Status Report on FESAC Panel on Priorities - Stewart Prager explained the Orbach charge to the FESAC Panel to help focus the DOE program in a more complete and fundamental way by identifying the major science and technology needs into campaigns and themes. This effort includes ITER commitments. He identified the panel members and the work plan. He then discussed the overarching themes and the topical questions. These themes and questions then are organized into research thrusts and prioritized campaigns.
Stewart also discussed the Center for Magnetic Self-Organization in Laboratory and Astrophysical Plasmas, which is trying to understand the major physics problems of these plasmas. This NSF center is established in partnership with DOE. Specific topics addressed are dynamo, magnetic reconnection, angular momentum transport, ion heating, magnetic chaos and transport, and magnetic helicity conservation and transport.
DOE Program Status - Al Opdenaker is occupied with the FY06 budget and could not discuss specifics at this point. Congress is presently dealing with the FY05 budget. Timing of the budget resolution is unknown. Of particular importance is on how to deal with inclusion of ITER, which has not been resolved and may have an adverse impact. The budget for the Advance Design effort is not expected to be impacted.
It was suggested that ARIES prepare a summary review presentation for DOE within a few months. Al thought that would be an excellent idea once the budget crisis is resolved.

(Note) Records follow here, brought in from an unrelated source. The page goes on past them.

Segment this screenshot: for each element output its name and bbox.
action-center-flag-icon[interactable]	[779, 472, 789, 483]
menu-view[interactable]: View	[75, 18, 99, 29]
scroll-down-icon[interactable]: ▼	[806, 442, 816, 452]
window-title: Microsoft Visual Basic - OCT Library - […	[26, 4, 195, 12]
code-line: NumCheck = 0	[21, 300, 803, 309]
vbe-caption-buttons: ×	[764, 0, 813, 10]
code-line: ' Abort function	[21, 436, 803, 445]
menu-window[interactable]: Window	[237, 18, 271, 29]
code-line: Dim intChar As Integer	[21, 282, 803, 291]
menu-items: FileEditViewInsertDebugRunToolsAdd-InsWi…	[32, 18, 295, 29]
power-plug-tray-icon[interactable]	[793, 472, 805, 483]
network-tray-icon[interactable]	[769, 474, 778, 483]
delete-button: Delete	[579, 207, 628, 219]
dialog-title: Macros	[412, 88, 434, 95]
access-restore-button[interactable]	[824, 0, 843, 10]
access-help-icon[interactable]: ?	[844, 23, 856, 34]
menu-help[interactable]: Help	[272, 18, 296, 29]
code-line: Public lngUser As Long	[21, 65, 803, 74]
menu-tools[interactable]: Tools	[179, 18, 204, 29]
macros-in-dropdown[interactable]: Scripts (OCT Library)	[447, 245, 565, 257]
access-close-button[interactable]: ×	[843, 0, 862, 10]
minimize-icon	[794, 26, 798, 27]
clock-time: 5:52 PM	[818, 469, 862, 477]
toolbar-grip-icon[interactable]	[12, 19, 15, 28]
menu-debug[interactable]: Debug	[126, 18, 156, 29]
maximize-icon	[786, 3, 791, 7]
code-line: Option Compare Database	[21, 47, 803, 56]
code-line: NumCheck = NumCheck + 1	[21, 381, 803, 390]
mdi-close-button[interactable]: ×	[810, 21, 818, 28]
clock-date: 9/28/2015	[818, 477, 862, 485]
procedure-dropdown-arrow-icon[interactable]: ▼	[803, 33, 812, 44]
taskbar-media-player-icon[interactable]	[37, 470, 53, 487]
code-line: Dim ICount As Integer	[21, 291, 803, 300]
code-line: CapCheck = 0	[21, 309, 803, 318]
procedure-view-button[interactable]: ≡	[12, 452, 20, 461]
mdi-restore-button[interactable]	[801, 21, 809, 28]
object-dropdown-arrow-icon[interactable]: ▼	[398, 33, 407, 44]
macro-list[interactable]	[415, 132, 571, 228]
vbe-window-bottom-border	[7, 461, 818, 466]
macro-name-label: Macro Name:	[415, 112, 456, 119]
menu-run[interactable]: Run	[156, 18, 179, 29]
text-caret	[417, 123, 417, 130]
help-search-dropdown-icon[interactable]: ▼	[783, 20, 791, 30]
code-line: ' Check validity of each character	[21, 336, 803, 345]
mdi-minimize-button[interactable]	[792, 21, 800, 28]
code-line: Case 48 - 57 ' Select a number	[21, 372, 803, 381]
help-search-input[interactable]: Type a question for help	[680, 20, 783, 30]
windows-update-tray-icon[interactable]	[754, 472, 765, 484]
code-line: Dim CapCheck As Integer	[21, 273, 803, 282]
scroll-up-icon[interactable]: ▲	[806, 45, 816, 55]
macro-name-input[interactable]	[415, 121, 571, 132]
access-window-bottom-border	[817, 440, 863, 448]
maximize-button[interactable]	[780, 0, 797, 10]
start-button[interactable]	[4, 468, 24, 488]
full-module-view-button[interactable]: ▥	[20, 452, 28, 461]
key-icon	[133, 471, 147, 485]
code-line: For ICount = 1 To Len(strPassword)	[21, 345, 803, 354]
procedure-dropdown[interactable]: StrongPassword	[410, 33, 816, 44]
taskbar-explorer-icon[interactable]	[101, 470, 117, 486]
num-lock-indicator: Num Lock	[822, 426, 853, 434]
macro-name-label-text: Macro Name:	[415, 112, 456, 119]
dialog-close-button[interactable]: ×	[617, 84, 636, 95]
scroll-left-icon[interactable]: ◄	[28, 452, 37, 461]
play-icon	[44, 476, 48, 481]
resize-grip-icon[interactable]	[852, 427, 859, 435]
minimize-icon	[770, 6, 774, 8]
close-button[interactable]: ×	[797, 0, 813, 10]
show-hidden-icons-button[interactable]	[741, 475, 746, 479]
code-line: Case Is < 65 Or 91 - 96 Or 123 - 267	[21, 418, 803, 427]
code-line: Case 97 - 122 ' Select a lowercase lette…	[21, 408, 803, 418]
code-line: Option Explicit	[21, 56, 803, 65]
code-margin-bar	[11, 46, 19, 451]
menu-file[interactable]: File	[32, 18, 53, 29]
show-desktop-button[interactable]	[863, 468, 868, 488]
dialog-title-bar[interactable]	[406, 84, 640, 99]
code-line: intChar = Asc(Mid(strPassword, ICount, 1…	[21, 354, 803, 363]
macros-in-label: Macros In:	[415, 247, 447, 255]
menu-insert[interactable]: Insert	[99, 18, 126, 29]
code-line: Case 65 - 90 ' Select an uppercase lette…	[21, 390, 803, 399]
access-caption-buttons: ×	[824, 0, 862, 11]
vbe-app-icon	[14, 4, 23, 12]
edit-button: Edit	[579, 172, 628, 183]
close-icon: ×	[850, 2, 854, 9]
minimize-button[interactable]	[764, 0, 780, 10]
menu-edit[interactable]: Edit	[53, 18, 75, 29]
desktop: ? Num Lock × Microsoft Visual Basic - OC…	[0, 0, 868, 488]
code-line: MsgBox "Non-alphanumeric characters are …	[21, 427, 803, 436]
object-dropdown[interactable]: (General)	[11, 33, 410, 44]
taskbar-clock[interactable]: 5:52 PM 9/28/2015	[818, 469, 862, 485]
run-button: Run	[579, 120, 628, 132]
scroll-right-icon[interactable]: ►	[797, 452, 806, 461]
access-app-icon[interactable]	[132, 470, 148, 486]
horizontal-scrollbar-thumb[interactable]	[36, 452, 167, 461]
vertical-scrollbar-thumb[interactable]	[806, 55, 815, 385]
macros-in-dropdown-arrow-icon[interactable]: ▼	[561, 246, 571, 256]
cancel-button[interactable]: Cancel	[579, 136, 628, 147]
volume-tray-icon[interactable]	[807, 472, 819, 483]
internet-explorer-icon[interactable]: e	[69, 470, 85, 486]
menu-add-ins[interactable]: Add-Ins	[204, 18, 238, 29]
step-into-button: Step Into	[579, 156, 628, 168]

Status of ARIES Program - Farrokh Najmabadi stated that the ARIES-CS effort is roughly half completed. It will have 11 papers at the upcoming TOFE meeting to convey our current technical progress and status. Shortly, we will be able to commence on a design point for the Compact Stellarator. We also should be considering the next potential confinement concept to assess.
Next Meeting/Conference Call - The Team tentatively decided to hold the next ARIES conference call on 20 July (Tuesday). We also plan to hold a short, half-day meeting at the end of the ANS/TOFE meeting being held in Madison, WI. This meeting is on September 16 (Thursday) from 1:00 to 5:00 CST after the end of the TOFE Plenary Session. Tentatively, the following ARIES meeting will be held at the University of California, San Diego on November 4 (Thursday) and half a day November 5 (Friday).
Compact Stellarator Reactor Physics Basis
Reactors with Stellarator Stability and Tokamak Transport - Paul Garabedian has been investigating more realistic simulations using the NSTAB code. The problem may be that force balance and stability are lost across islands if equilibrium equations are not in conservation form. He is investigating the two- and three-field period configurations, as they are most likely to meet the equilibrium conditions. He showed a two-field period configuration designed using the NSTAB equilibrium code. He showed energy confinement times, in milliseconds, for a Monte Carlo computation of a typical NCSX configuration. Poincaré maps of four cross-sections of the LHD configuration were presented at a beta of 4%. Similar maps for the DIII-D cross-sections suggest that an advanced tokamak reactor might be subject to disruptions and loss of alpha particles. Paul showed MHH2 and NCSX plots at beta values of 6%. Paul thinks at a beta of 6% may be at the limit due to the evidence of ballooning modes on the surface features.
Progress of Configuration Development for Compact Stellarator Reactors - Long-Poe Ku reminded the team of the new class of QA (quasiaxisymmetric) configurations introduced at the March meeting. These configurations had strong negative shear provided by the shaping coils to match the magnitude of the bootstrap current. This avoids the lower order resonance at the target beta (6%). These configurations have good QA with low residual non-axisymmetric fields and low effective ripple. These configurations also have low alpha particle confinement and an energy loss of less than 10%. They have deep magnetic wells with an average elongation of >1.8 and a triangularity of > 0.7. These data are better than those of advanced tokamaks.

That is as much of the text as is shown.